Esta semana se nos rompió Internet. El trending topic ardió y sucedió que todos hablábamos de lo mismo y lo sabíamos, incluso sin necesidad de explicitarlo. Nosotros, los buenos, los educados, los intelectuales progres, nos unimos en contra de los otros, los malos, los ignorantes, los trolls. Y todo por un nombre: Tamara de Anda.
Tamara, también conocida como Plaqueta en redes sociales, es una periodista radicada en la Ciudad de México a quien la semana pasada un taxista le gritó “guapaaa”, acción por la que ella no se quedó callada: se le enfrentó y le dijo que podía denunciarlo por falta administrativa.
Y así fue: Tamara vio una patrulla, acudió a ella y un rato después estaba en el Juzgado, levantando la denuncia ante el estupefacto taxista que no pagó –que no pudo, seguramente– los tres mil pesos de multa y que pasó la noche en el Torito.
Las críticas por lo sucedido y documentado en Twitter y Periscope no tardaron en llegar, así como tampoco los insultos y las amenazas. En pocas horas, Tamara leyó en sus notificaciones todo el argot mexicano para la ofensa y los avisos de que la tenían ubicada y que irían a darle un verdadero susto o, directamente, que la violarían. De parte de las mujeres tampoco hubo consenso: unas la apoyamos y otras se complacieron en insultarla tanto como sus contrapartes masculinas. Algunos hasta hicieron comunidad basada en lo “divertido” que era insultar a Tamara. Comunidades formadas por el odio…

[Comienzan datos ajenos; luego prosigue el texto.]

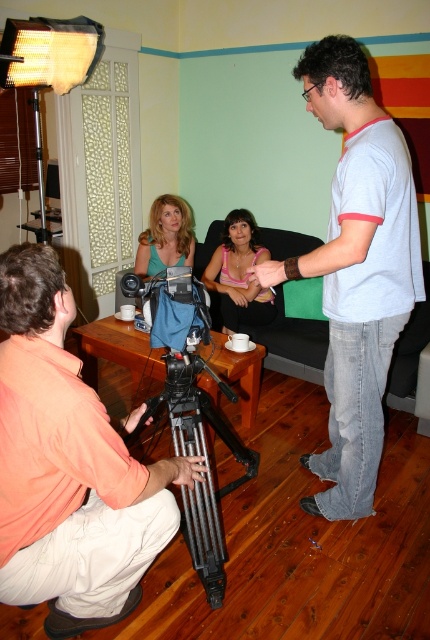 You are a video director observing the scene. You notice the matte black hand at center and the blonde hair at center. Which object is positioned further away from the camera?

The matte black hand at center is behind the blonde hair at center, so it is further away from the camera.

You are a video production assistant and need to position a microphone stand between the camera and the blonde hair at center. Based on their positions, can you determine if the microphone stand will fit between them?

The blonde hair at center is located at point (165, 236). Since the camera is mounted on a tripod and the microphone stand requires space between them, the distance must be checked. However, without specific measurements of the camera setup and microphone stand dimensions, it is uncertain if they can fit. Additional information is needed to confirm.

Pero también surgió una pregunta que me dejó atónita: “¿cómo podemos nosotros, los hombres, decirle guapa a una mujer sin que nos denuncie?”, “¿cuál es el tono para decirle a una mujer guapa sin que sea acoso?”.
Éstas y muchas otras de las respuestas generadas por la denuncia que Tamara interpuso dejan en claro una cosa: es la palabra y no la intencionalidad la que llama la atención, y que la educación cívica cubre todo, menos las interacciones de algunos hombres con las mujeres.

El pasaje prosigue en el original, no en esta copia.